Exercise goal - Reproduce exactly, and only, the lines below from the one containing "Identify the click" through the one containing "Обратная связь (196, 1101)".

Dataset records -
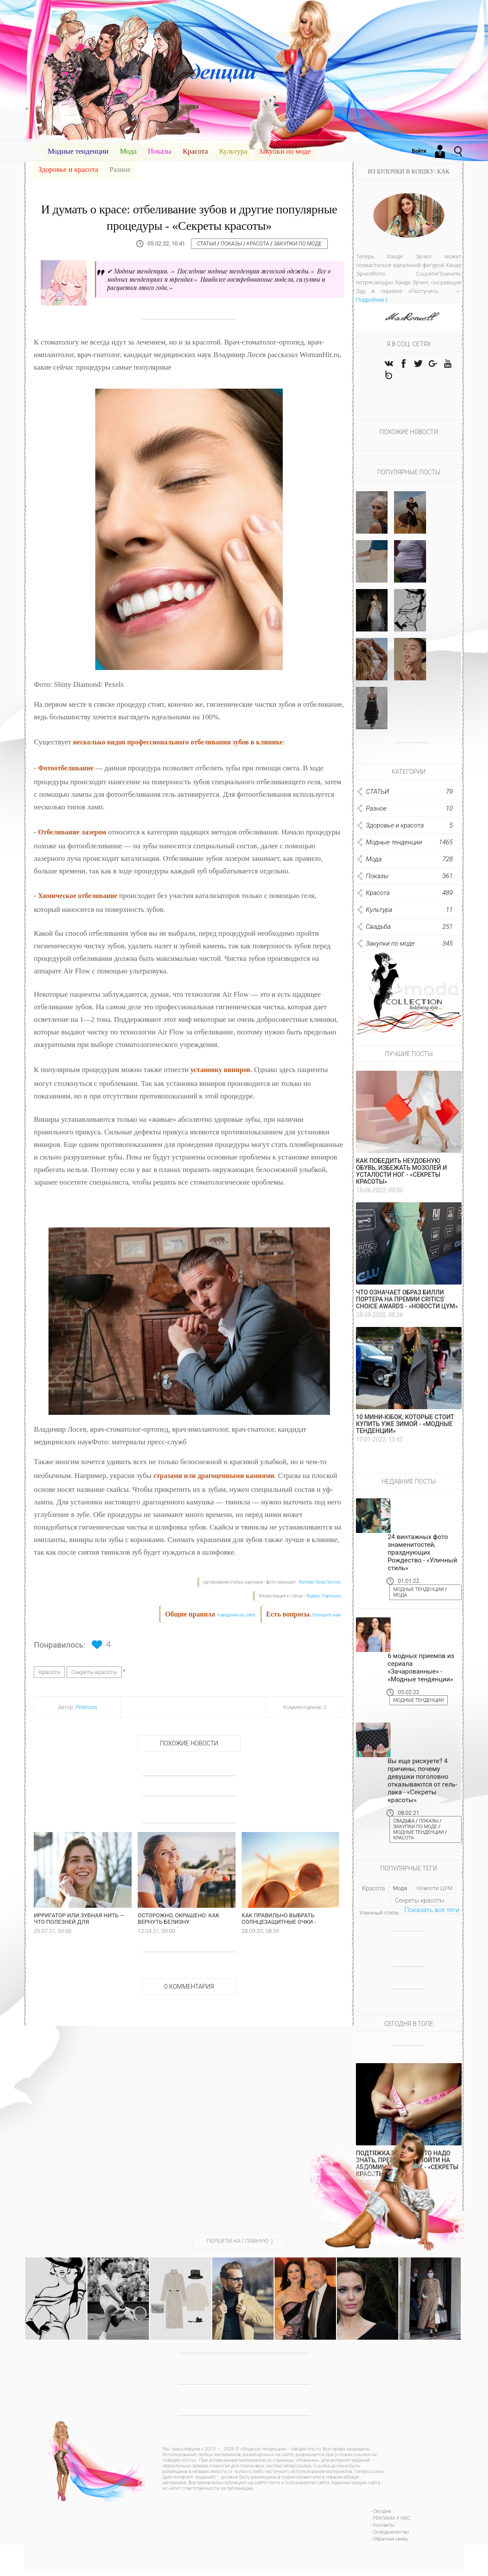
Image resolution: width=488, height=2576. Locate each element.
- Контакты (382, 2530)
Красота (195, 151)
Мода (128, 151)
---
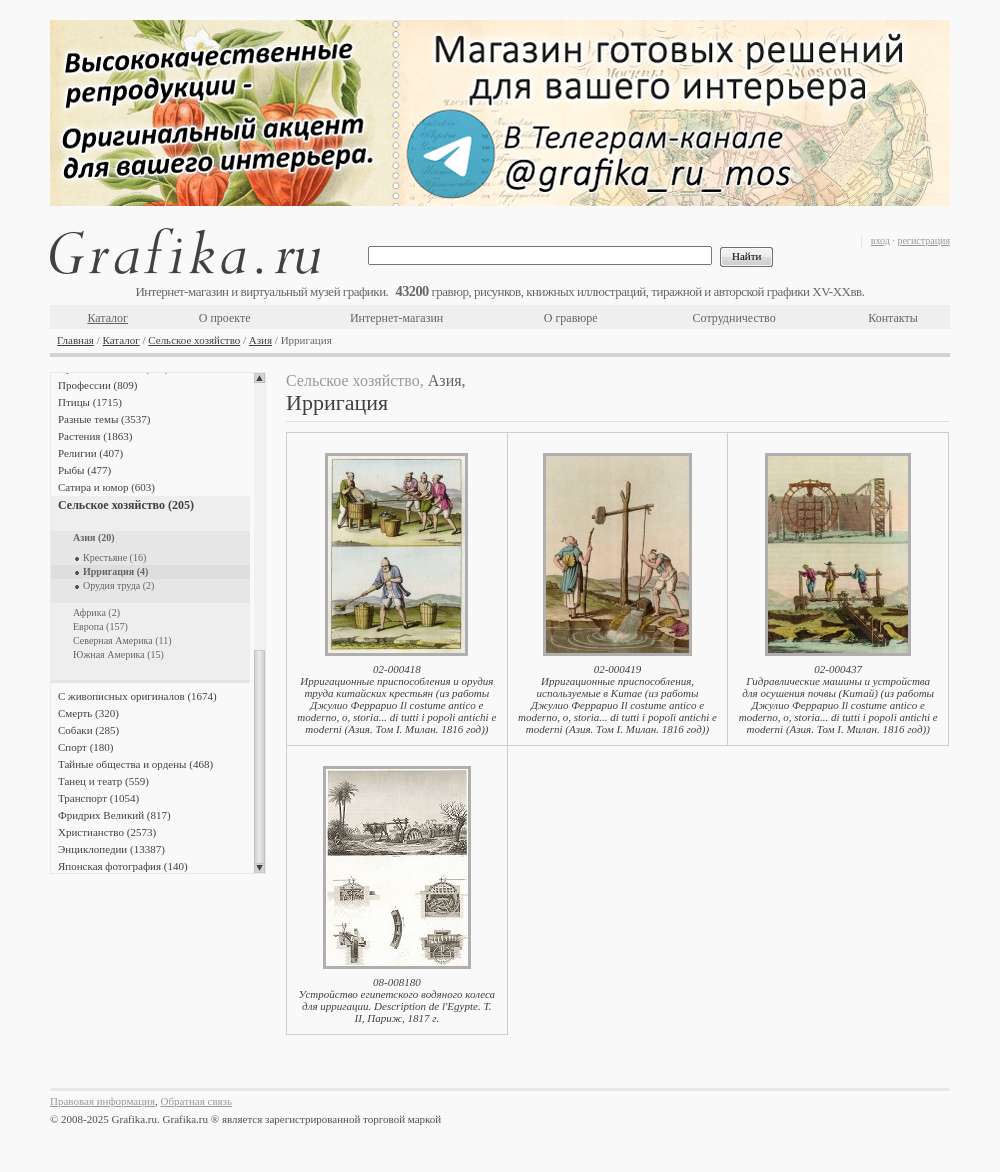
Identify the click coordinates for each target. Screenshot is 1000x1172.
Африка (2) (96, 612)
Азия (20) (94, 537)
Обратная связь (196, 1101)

Output for this task -
Identify the click coordinates for each target. Screenshot is 1000x1172.
Африка (2) (96, 612)
Азия (20) (94, 537)
Обратная связь (196, 1101)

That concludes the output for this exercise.